As you can see from the first chart above, Cromford Market Index, the first time home buyer tax credit created a great deal of demand in the market similar to the real estate boom from 2004 to 2006. When the government withdrew the first time home buyer tax credit on April 30, 2010, the average sold price and number of transactions decreased and the average days on market increased. Currently the residential real estate market is experiences another buying frenzy that is caused without government intervention or relaxed mortgage underwriting standards. Consumers are jumping into the real estate market because market statistics are indicating the market has hit the bottom and investors can purchase homes at rock bottom prices where they can rent the homes out to receive a 10% to 15% or more return on investment. Due to the current oversupply of homes on the market, real estate prices have not increased significantly but once the supply of homes are purchased real estate prices will start to increase at a faster pace (Chart #2 shows supply). Since January 2011, the average sold price has decreased approximately -2.3% (down from last month), the average days on market have decreased approximately -13.5% (down from last month) and the number of transaction has increased approximately +30.7% (up from last month). It should be noted that the month of June experienced 12,190 transaction of which 5,728 transaction were bank owed (up 85.4% since January) and 3,028 transactions were short sales (up 120.2% since January.    
  
The number of Notice of Trustee Sales is currently experiencing a decline due to the declining number of adjustable rate mortgages coming due and from more lending institutions working harder on helping people stay in their homes.

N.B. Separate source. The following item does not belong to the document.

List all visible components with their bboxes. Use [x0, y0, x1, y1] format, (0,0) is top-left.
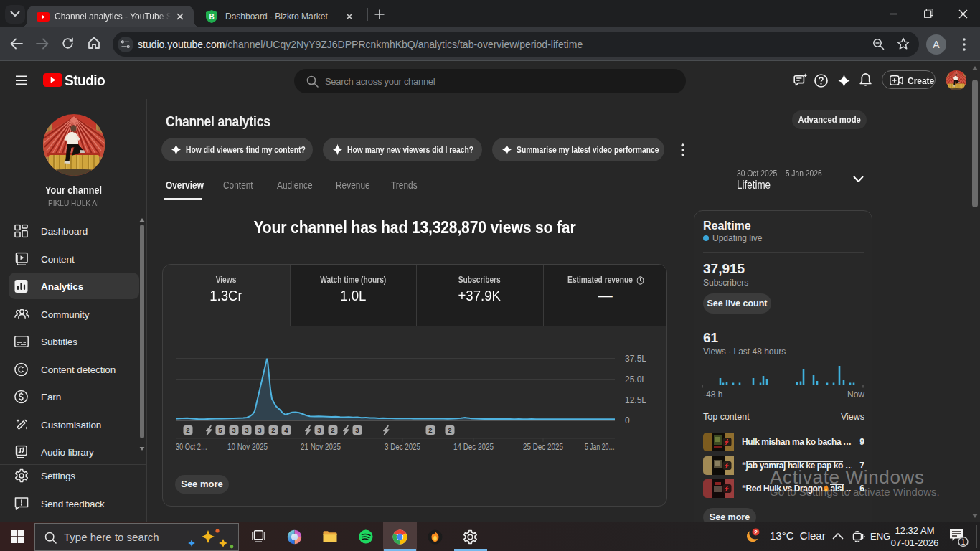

The number of foreclosures “notices” entering the market is expected to continue its decline in late 2011 and early 2012 due to the exhaustion of adjustable rate mortgages created between 2003 to 2007. The percentage of third party purchases (other than banks taking back as REO) has increased substantially since the beginning of this year where we are currently at 40% of all purchases are from third parties. The percentage might appear to be a low number but the last time we experience this volume of purchase was back in August 2006. The real estate market has reached a level of equilibrium where demand is equal to supply and all buyers are rushing into the market to take advantage of low prices. Once the supply of residential homes are exhausted and demand continues to rise, real estate prices will begin to rise (depends on the sustained level of demand). Time to buy is NOW!!